**** ENTRIES PROVIDED ****

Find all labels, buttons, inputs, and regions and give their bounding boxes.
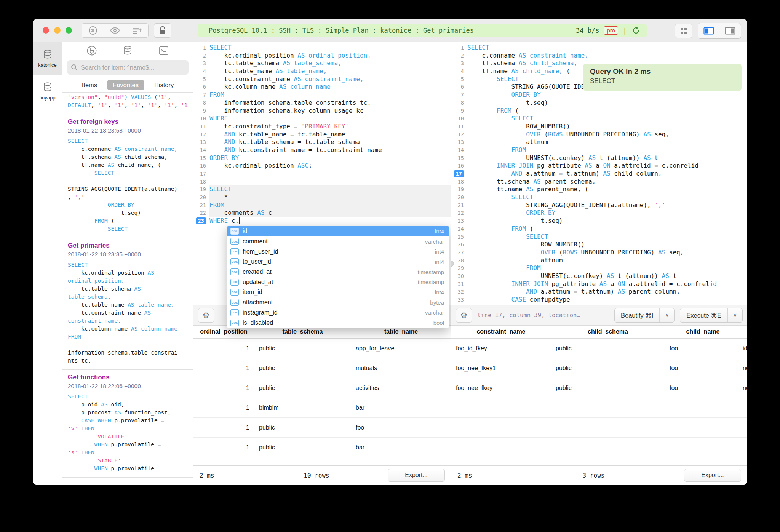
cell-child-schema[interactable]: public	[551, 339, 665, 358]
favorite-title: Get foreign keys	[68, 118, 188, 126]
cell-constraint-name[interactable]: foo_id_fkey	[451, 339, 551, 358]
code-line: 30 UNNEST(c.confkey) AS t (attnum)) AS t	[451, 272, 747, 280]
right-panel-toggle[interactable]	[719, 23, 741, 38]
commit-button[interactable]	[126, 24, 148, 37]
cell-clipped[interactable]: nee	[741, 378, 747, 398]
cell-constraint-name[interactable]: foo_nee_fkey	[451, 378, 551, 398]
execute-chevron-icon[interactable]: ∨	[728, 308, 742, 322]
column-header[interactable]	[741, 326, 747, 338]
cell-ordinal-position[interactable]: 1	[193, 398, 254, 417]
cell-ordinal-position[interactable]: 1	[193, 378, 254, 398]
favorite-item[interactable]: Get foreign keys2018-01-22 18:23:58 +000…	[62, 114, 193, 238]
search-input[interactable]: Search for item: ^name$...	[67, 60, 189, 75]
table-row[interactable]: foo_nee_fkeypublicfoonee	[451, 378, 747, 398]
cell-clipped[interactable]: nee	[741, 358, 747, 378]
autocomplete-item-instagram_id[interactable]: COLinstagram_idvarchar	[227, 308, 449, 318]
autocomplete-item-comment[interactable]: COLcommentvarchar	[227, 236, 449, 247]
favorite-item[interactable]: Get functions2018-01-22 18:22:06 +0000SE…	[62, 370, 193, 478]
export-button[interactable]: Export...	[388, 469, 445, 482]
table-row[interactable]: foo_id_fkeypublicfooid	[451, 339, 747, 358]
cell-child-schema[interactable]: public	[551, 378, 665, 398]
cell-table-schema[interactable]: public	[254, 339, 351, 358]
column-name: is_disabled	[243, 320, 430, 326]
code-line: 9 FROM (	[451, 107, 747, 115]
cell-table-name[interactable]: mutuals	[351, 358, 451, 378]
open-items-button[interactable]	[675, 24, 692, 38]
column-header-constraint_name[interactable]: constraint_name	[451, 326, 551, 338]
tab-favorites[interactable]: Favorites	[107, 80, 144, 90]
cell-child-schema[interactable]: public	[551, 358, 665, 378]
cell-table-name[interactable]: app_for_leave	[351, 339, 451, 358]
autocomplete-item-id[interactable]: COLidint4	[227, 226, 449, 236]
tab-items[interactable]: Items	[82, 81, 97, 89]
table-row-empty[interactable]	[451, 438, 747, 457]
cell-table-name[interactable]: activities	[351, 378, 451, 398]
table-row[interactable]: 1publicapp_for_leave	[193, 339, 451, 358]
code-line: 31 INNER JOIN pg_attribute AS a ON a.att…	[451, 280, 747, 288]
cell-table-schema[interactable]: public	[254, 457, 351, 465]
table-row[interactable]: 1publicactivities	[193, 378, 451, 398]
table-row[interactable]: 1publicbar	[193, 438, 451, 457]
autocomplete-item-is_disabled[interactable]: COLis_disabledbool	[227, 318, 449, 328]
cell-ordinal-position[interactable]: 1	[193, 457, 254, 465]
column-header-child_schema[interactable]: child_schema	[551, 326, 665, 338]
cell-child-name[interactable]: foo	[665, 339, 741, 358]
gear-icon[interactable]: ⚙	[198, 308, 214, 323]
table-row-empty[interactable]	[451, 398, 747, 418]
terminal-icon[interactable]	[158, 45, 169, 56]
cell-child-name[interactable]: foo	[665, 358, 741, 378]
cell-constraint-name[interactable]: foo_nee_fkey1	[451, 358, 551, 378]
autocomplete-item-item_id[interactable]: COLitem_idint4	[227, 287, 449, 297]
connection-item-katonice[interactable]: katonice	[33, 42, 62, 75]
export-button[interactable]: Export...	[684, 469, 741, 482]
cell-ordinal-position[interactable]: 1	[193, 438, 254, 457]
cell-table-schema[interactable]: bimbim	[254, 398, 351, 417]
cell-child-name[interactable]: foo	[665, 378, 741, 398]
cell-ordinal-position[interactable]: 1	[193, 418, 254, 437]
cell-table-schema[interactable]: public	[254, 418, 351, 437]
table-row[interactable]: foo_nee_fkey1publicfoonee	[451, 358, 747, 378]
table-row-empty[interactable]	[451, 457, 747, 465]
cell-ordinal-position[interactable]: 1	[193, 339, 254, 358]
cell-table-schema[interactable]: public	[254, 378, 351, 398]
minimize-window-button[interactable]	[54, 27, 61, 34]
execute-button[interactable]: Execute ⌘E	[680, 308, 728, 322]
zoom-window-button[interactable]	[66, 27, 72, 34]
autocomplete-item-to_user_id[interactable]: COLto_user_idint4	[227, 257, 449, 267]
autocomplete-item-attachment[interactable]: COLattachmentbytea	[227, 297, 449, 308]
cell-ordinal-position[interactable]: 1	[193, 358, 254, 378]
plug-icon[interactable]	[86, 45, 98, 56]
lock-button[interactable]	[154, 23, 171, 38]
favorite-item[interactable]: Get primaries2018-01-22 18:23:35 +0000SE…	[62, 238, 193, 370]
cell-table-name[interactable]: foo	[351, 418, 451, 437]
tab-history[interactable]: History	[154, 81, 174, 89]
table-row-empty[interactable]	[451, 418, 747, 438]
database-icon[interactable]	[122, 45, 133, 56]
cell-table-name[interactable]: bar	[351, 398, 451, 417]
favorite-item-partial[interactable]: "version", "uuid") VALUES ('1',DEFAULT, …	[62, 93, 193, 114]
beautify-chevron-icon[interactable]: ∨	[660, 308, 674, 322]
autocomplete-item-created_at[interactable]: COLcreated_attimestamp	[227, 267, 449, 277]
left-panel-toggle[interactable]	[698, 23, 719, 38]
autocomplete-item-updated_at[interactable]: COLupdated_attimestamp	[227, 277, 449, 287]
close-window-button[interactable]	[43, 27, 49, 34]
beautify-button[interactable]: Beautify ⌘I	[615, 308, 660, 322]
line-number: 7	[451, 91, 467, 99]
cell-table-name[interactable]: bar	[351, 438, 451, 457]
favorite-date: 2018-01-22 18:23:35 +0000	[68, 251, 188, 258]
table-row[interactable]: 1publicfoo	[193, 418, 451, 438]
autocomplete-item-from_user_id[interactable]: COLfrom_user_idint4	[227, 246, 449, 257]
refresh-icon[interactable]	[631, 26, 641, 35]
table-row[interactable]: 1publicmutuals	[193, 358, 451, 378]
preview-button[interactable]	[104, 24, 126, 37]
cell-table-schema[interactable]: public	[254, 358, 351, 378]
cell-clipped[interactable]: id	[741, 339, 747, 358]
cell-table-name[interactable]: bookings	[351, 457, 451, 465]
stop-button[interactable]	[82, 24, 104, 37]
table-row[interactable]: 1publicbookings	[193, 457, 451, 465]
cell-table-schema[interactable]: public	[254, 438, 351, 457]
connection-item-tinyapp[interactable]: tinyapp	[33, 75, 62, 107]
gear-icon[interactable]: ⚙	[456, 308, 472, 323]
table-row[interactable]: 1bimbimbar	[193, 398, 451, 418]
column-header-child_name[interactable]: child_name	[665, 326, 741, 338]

****
**** ENTRIES PROVIDED ****

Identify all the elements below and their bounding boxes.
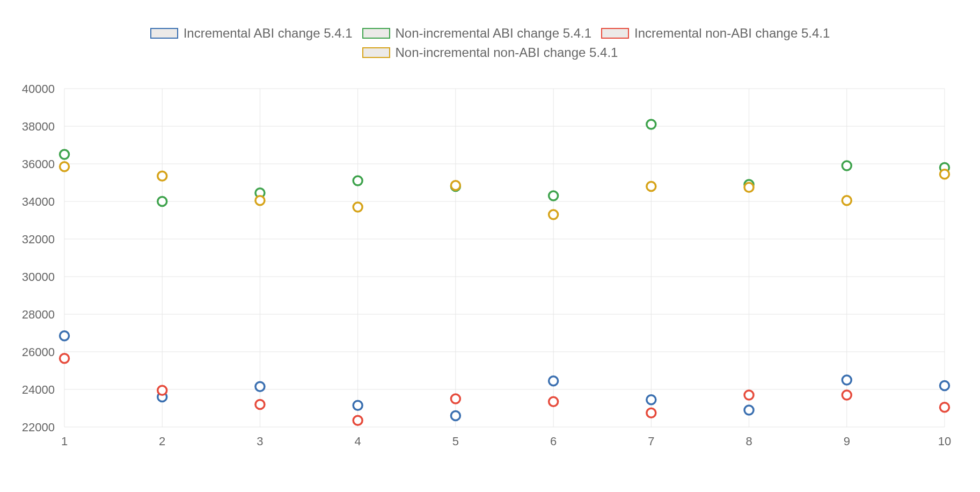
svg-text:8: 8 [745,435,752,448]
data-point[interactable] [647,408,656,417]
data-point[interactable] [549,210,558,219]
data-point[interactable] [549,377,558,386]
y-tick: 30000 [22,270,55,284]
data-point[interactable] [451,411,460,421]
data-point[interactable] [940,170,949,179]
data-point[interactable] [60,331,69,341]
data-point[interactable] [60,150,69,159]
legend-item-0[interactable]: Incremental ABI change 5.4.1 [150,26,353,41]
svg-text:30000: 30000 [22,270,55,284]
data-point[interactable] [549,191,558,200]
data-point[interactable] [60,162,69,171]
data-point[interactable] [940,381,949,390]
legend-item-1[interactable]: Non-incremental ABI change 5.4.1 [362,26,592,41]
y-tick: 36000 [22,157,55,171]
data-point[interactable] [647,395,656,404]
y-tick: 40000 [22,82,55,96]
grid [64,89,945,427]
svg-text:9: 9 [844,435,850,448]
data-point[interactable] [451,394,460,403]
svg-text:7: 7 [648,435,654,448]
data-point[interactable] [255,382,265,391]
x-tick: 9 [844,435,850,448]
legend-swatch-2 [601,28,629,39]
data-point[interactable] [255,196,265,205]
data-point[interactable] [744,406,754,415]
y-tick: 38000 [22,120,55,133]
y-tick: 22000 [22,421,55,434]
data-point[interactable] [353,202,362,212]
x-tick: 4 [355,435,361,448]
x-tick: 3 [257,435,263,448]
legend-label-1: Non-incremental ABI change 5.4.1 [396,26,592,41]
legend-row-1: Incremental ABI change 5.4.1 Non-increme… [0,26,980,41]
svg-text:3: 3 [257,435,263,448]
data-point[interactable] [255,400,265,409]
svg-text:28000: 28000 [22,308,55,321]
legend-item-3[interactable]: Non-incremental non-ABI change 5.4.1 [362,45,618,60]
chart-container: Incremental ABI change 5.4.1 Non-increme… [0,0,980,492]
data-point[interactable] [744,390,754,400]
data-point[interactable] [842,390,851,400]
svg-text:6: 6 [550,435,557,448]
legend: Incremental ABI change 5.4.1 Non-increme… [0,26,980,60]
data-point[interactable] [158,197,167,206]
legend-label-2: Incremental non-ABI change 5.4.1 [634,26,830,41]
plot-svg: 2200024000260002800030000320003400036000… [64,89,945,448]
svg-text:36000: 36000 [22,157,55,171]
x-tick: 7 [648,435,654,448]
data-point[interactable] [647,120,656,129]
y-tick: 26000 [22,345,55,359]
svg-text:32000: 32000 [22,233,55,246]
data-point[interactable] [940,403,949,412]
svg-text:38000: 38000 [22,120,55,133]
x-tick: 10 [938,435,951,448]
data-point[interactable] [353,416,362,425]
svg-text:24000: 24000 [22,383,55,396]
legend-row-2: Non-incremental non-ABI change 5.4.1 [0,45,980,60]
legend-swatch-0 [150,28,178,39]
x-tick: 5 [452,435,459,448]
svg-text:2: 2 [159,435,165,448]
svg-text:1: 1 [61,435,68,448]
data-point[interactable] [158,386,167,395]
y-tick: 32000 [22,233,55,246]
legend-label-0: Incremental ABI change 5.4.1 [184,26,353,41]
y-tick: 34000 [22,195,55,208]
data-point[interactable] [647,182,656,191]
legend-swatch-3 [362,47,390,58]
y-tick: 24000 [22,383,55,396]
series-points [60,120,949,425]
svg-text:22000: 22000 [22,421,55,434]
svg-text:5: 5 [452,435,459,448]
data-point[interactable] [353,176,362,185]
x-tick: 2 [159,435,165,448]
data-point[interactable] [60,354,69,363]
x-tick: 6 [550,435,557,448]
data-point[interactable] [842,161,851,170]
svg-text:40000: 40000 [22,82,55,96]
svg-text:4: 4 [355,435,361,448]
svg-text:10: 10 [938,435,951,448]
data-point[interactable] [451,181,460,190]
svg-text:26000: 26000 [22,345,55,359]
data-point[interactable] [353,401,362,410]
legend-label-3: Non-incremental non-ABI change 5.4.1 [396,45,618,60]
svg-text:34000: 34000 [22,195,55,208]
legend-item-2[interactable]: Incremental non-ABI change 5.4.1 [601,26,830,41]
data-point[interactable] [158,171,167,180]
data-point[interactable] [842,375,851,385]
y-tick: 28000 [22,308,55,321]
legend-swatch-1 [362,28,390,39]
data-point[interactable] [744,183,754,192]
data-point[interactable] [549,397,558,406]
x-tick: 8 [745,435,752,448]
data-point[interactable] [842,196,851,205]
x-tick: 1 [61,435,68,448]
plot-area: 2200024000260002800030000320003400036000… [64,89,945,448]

****

YOUR GOAL
For every line of the data above that contains "bounding", copy that line.

ANSWER TO THIS PROBLEM
Find all labels, buttons, inputs, and regions and give their bounding boxes.
Identify all the elements below and their bounding boxes.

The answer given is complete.